Ebenfalls neu dabei ist der
Tumult-Modus, der euch bestimmen lässt, ob sich das Fahrerfeld in Kurvenpassagen weiterhin stur hintereinander oder realistisch nebeneinander einreihen soll. Keine Frage: Einerseits bringt ihr etwas Leben ins Feld der KI-Fahrer, da sonst die Ideallinie zur Orientierung dienen würde. Andererseits stechen nun jedoch
einige Schnitzer hervor, die das bis dahin ansehnliche Gesamtbild trüben. Folglich seid ihr Zeuge, wie der PS2-Hardware aufgrund der Masse an gegnerischen Motorrädern oftmals die Puste ausgeht - die Framerate tut ihr übriges. Auch die
Kollisionsabfrage ist mit Schwächen behaftet und bringt euch sogar bei heftigen Zusammenstößen nur vereinzelt zum Sturz. Ohne
Tumult-Modus glänzt
MotoGP 4 wiederum durch ein
tadelloses Geschwindigkeitsempfinden.
Zugaben und Technik Wem das alles noch nicht genug sein sollte, kann sich und seinem Gefährt im Spielmodus
Herausforderung den letzten Schliff verpassen. Hier warten nicht weniger als
125 verschiedene Aufgaben auf euch, die nicht nur eine willkommene
» Stur der Ideallinie entlang. |
Abwechslung zum herkömmlichen Saisonalltag darstellen, sondern auch den Spielumfang in Form von
ergänzenden Fahrern und Motorrädern gehörig erweitern. Zudem bietet euch euer Rennstahl zeitweise
neue Tuningteile zum Testen an. Doch nicht ohne Haken: Nur wenn ihr die gestellten Zeitvorgaben lückenlos erfüllt, montiert ihr leistungsfähigere Komponenten wie etwa Bremsen, Motoren oder Rahmen an euren Feuerstuhl. Auch auf Mehrspielerpfaden gibt
MotoGP 4 Gas: Demnach könnt ihr Rennen mit bis zu vier Spielern an einem Bildschirm oder im LAN mit bis zu acht PS2-Konsolen abhalten. Komplettiert wird dies durch einen
verblüffenden Onlinesupport, der euch die komplette Saison via Netzkabel gegen den Rest der Welt absolvieren lässt.
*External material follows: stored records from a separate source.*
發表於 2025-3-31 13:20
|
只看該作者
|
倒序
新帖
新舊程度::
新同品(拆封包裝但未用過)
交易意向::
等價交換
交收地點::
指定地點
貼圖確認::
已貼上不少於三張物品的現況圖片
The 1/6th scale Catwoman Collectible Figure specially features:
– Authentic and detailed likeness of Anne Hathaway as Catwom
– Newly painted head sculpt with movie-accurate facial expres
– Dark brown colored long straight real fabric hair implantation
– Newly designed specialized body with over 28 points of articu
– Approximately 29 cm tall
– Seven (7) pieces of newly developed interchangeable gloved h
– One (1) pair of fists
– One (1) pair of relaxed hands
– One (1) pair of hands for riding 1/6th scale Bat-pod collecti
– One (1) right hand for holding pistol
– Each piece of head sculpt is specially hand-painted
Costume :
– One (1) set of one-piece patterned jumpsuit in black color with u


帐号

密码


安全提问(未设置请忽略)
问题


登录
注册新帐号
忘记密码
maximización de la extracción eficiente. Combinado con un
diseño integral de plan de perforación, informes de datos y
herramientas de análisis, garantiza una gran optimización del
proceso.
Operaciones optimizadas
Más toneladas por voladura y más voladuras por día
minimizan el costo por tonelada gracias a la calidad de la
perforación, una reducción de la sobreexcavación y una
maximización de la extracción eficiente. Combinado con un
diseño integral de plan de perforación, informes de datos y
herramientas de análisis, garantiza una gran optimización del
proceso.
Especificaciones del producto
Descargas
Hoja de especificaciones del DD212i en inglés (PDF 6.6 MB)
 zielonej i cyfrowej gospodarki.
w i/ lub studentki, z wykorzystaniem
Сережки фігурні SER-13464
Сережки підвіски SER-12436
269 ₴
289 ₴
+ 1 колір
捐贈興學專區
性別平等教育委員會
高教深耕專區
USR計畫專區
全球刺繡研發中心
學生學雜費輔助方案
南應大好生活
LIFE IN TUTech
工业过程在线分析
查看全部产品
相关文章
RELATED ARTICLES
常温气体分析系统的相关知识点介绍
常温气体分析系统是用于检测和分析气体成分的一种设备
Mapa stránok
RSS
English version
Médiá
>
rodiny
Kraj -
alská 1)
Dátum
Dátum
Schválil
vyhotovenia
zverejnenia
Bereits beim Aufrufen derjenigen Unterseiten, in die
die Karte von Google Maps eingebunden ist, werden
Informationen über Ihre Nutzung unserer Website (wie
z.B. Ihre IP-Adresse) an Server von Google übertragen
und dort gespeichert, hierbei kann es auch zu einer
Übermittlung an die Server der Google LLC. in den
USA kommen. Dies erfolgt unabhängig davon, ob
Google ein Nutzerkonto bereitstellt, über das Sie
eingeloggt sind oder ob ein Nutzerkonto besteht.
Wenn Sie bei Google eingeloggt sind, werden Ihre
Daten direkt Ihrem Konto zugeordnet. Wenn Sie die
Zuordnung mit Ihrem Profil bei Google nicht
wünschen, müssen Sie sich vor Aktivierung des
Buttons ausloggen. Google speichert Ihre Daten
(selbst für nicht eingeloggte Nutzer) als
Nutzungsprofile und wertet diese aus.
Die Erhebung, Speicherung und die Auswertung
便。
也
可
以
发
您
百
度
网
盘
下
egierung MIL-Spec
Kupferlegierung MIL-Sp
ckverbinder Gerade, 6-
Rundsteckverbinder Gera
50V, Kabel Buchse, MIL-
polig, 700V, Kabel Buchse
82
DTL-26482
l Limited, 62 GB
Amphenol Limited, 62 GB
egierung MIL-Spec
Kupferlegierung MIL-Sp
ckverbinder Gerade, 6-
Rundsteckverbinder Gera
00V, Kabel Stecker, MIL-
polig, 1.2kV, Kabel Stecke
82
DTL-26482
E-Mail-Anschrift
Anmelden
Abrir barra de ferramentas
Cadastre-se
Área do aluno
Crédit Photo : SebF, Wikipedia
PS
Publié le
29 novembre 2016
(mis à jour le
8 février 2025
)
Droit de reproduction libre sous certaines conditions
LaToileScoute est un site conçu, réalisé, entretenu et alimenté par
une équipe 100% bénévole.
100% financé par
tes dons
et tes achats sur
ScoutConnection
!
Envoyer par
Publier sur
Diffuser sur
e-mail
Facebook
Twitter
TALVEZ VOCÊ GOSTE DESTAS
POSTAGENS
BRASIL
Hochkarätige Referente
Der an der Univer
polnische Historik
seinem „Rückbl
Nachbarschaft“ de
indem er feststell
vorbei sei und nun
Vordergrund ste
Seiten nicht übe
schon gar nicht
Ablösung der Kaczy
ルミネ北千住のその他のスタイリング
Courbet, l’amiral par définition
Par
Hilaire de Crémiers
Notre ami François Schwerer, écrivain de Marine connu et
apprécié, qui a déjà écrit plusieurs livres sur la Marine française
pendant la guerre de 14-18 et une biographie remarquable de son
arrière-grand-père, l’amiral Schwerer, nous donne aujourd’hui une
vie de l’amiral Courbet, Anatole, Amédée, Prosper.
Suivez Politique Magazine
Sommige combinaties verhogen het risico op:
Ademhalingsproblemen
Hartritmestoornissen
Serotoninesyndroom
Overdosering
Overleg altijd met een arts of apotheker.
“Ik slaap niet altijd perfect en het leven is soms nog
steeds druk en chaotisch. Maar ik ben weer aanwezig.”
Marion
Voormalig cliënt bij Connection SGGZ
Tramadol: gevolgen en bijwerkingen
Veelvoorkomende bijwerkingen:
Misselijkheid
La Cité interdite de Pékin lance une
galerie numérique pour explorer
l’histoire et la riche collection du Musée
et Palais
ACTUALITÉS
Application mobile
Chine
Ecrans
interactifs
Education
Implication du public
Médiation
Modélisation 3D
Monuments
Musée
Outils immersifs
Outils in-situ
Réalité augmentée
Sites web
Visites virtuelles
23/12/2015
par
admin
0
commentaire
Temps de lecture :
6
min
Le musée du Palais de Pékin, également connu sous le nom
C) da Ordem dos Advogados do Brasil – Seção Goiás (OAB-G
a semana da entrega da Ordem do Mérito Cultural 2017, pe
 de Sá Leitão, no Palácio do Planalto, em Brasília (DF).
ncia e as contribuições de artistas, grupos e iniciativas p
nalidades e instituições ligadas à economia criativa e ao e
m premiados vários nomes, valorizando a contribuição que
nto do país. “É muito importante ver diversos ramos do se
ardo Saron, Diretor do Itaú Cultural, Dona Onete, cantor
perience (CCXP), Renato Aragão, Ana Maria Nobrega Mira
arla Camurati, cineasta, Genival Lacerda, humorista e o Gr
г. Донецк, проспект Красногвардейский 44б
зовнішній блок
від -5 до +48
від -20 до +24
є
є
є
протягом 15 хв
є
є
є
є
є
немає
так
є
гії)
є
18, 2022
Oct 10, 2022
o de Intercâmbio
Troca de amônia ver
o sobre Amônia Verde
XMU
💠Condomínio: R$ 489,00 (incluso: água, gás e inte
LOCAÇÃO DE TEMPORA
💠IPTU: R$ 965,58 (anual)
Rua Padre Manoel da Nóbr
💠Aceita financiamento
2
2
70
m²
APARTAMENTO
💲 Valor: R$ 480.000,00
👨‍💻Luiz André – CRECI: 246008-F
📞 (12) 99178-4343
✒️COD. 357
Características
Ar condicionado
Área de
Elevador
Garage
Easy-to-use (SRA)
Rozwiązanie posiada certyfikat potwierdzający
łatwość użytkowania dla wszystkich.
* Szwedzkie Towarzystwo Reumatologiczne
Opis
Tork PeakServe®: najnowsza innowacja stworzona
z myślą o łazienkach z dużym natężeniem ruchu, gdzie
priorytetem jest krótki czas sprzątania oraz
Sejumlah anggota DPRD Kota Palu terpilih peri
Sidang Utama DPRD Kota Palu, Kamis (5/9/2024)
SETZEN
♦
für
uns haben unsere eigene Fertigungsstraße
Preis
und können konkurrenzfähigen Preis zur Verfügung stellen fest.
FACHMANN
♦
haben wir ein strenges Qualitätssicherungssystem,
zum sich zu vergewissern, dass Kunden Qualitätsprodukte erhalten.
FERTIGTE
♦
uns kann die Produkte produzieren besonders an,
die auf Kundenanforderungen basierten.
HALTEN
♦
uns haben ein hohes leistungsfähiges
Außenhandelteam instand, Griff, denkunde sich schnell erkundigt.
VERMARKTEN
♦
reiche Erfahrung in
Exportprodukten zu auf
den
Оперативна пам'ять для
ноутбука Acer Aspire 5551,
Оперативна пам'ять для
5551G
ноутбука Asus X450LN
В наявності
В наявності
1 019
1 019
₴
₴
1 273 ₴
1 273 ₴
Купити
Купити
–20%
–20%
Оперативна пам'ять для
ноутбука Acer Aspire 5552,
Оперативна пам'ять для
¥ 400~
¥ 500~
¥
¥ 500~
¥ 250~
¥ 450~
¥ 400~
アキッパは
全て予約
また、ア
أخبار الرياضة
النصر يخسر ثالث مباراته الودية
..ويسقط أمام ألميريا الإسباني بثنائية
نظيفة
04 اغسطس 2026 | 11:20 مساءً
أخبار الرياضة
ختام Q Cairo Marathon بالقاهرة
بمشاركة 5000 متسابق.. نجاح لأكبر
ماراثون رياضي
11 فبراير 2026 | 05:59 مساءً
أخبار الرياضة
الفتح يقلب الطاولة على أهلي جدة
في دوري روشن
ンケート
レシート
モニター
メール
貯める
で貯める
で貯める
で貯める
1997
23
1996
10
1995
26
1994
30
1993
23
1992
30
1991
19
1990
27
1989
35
Grafisch ist der Titel leider nur
gutes Mittelmaß: Dafür verantwortlich zeigen sich Texturen am Straßenrand, die oftmals blass, matt und detailarm ins Spielerauge fallen. Des Weiteren leiden viele Streckenobjekte vehement unter fehlender Abwechslung. Die Folge: Der Großteil wirkt gleichförmig und folglich langweilig. Dem gegenüber hält der Titel jedoch ein grandioses Geschwindigkeitsgefühl, ungemein detaillierte Zweirad- und Fahrermodelle sowie authentische Witterungseffekte in der Hinterhand. Im Hinblick auf die Akustik winkt jedoch nur einer der hinteren Ränge. Zwar ertönen die Motorensounds äußerst grell und imposant, der gebotene Soundtrack lässt jedoch eine breitere Auswahl an Musikstücken vermissen.